## YOUR GOAL
The records that follow must be repeated exactly, minus the images.

## Data entries
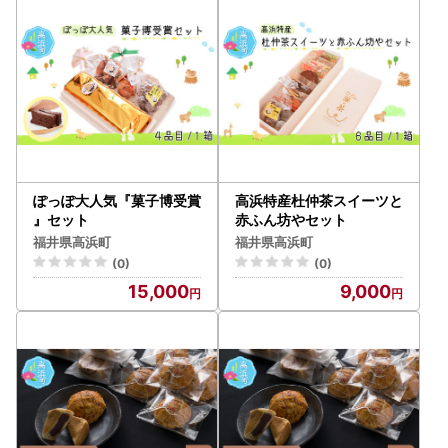
ぽっぽ大人気『菓子博受賞
高浜特産杜仲茶スイーツと
』セット
赤ふん坊やセット
福井県高浜町
福井県高浜町
(0)
(0)
15,000
9,000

## RESULT OF THIS EXERCISE
ぽっぽ大人気『菓子博受賞
高浜特産杜仲茶スイーツと
』セット
赤ふん坊やセット
福井県高浜町
福井県高浜町
(0)
(0)
15,000
9,000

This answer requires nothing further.